JAL Now Lets You “Ethically” Skip Inflight Meals

Filed Under: Japan Airlines

Japan Airlines (JAL) is giving people an incentive to skip inflight meals, calling it the “ethical choice.”

Japan Airlines’ “Ethical Choice Meal Skip”

With JAL’s new “Ethical Choice Meal Skip,” passengers are asked to confirm in advance if they don’t plan on dining inflight:

  • This is currently exclusively available on JL34 from Bangkok to Tokyo Haneda, which is the redeye flight
  • This is available for passengers in all cabins, including business, premium economy, and economy
  • At least 25 hours before departure, passengers should log into their reservation and select the “No Meal” option, so that no meal will be catered

The airline is giving passengers an incentive to skip eating inflight:

  • Business class passengers who take advantage of this will receive the long haul business class amenity kit, rather than the short haul business class amenity kit
  • Premium economy and economy class passengers who take advantage of this will receive the short haul business class amenity kit

I like this concept a lot

There’s no denying that what Japan Airlines is doing here is a cost saving measure. The airline can load fewer meals, and in turn will give passengers an amenity kit that costs a fraction as much (and odds are that these are excess kits anyway, given how much JAL has reduced its schedule).

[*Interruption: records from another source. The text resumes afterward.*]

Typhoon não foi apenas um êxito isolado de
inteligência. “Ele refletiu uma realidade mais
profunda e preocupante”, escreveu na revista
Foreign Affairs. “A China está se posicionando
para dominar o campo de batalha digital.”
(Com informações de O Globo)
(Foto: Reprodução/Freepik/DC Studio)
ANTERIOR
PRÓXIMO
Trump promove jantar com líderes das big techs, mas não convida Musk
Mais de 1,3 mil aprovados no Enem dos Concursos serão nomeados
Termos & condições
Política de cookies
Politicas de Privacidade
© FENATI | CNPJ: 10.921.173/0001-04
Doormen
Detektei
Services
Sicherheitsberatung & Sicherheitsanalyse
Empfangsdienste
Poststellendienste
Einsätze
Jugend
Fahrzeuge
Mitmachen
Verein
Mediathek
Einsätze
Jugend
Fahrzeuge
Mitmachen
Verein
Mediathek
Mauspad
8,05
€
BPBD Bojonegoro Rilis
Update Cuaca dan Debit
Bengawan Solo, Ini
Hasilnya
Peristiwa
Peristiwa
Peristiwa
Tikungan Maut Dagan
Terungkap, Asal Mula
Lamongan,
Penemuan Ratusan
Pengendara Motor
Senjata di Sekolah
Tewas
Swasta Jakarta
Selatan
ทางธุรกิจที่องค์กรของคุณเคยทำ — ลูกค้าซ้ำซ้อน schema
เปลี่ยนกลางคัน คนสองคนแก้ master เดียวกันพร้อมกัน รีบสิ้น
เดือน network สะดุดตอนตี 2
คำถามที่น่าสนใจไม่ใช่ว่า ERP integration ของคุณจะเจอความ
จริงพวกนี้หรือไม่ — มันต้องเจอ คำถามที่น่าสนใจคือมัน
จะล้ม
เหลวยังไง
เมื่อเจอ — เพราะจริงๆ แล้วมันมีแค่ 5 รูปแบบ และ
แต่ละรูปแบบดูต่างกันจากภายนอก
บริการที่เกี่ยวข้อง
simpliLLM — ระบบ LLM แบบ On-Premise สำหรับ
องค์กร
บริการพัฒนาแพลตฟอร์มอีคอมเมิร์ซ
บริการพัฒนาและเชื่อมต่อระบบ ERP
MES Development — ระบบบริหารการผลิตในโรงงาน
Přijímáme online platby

Nonetheless the airline isn’t wrong in marketing this as being the “ethical choice,” if you’re not going to eat inflight:

  • Airlines waste a ton of food, since any perishable food not consumed on a flight is typically thrown out
  • Airlines don’t want to run out of food for passengers, so they often have extras
  • A lot of this food waste problem could be solved if passengers stated their preferences in advance — do they want to eat at all, and if they want to eat, which of the choices do they want to select

Now, we’ll likely never get to the point where every passenger realistically states their preferences in advance, both because this isn’t something many people think about, and also because for some people there’s fun in the spontaneity of being able to decide what you want when you’re onboard.

But if airlines can give people an incentive to make their intentions clear in advance, this is a win-win.

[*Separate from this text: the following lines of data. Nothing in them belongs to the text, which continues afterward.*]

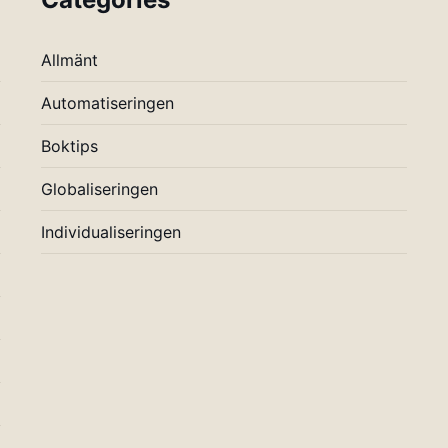
Allmänt
Automatiseringen
Boktips
Globaliseringen
Individualiseringen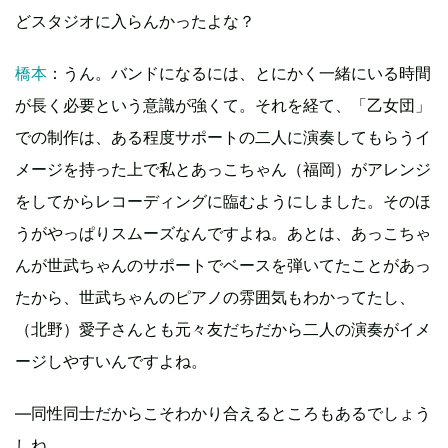
どスタジオに入らんかったよな？
橋本
：うん。バンドになるには、とにかく一緒にいる時間
が長く必要という意識が強くて。それを経て、「乙女団」
での制作は、ある程度サポートの二人に演奏してもらうイ
メージを持った上で私とあっこちゃん（福岡）がアレンジ
をしてからレコーディングに臨むようにしました。そのほ
うがやっぱりスムーズなんですよね。あとは、あっこちゃ
んが世武ちゃんのサポートでベースを弾いてたことがあっ
たから、世武ちゃんのピアノの雰囲気もわかってたし、
（北野）愛子さんとも元々友だちだから二人の演奏がイメ
ージしやすいんですよね。
―同性同士だからこそわかり合えるところもあるでしょう
しね。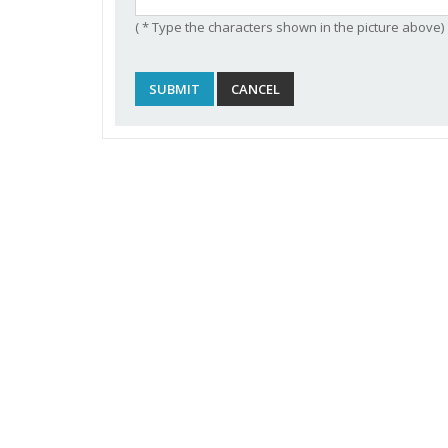
( * Type the characters shown in the picture above)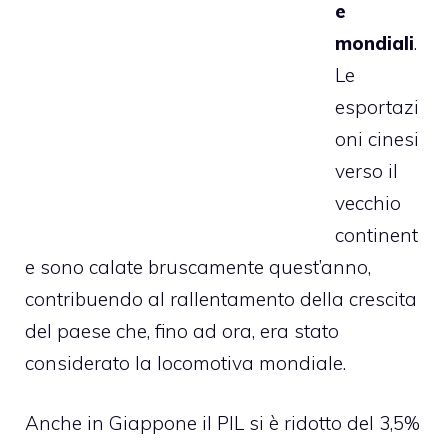
e
mondiali
.
Le
esportazi
oni cinesi
verso il
vecchio
continent
e sono calate bruscamente quest’anno,
contribuendo al rallentamento della crescita
del paese che, fino ad ora, era stato
considerato la locomotiva mondiale.
Anche in Giappone il PIL si è ridotto del 3,5%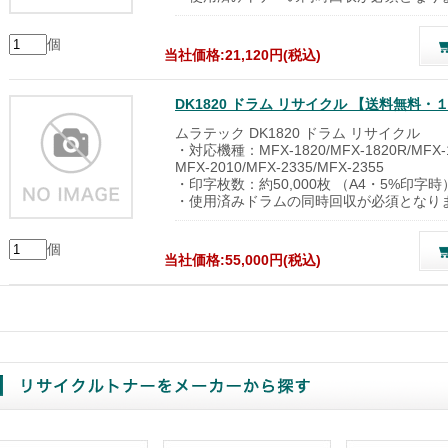
個
当社価格:21,120円(税込)
DK1820 ドラム リサイクル 【送料無料
ムラテック DK1820 ドラム リサイクル
・対応機種：MFX-1820/MFX-1820R/MFX-18
MFX-2010/MFX-2335/MFX-2355
・印字枚数：約50,000枚 （A4・5%印字時
・使用済みドラムの同時回収が必須となり
個
当社価格:55,000円(税込)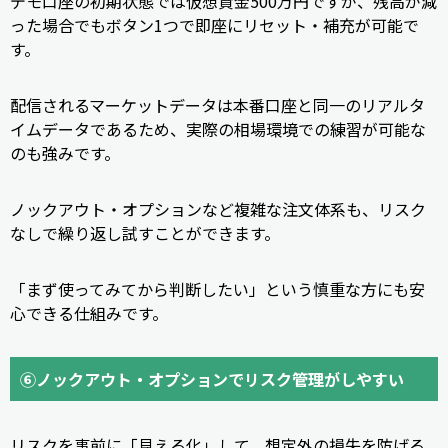
デモ口座の初期状態では仮想資金500万円ですが、残高が減
った場合でもボタン1つで即座にリセット・補充が可能で
す。
配信されるマーケットデータは本番口座と同一のリアルタ
イムデータであるため、実際の相場環境での練習が可能な
のも強みです。
ノックアウト・オプションなど複雑な注文体系も、リスク
なしで繰り返し試すことができます。
「まず使ってみてから判断したい」という慎重な方にも安
心できる仕組みです。
⑥ノックアウト・オプションでリスク管理がしやすい
リスクを事前に「見える化」して、想定外の損失を防げる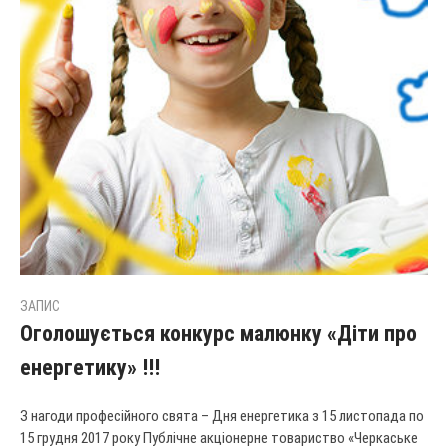
ЗАПИС
Оголошується конкурс малюнку «Діти про
енергетику» !!!
З нагоди професійного свята – Дня енергетика з 15 листопада по
15 грудня 2017 року Публічне акціонерне товариство «Черкаське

As an alternative to giving away an amenity kit, I think airlines should really drive home the “ethical” aspect of this more. How about an airline says “if you choose not to have a meal, we’ll donate X number of meals to those in need?”

Japan Airlines is giving people an incentive to skip meals

Bottom line

JAL is trialing an “Ethical Choice Meal Skip” option, whereby passengers can receive a premium amenity kit if they choose to forgo a meal on a redeye flight from Bangkok to Tokyo.

While I’m not sure this in particular will prove that popular, I like the concept in general, and would love to see this expanded to other airlines. Many people know they won’t eat on a plane in advance, so why not save the airline money, and in turn the airline can donate a certain number of meals to those in need?

What do you make of Japan Airlines’ new program for skipping meals?

Comments
  1. What do you reckon would happen if someone selected the ethical skip meal option but then showed up hungry and asked the flight crew for food after having received the amenity kit?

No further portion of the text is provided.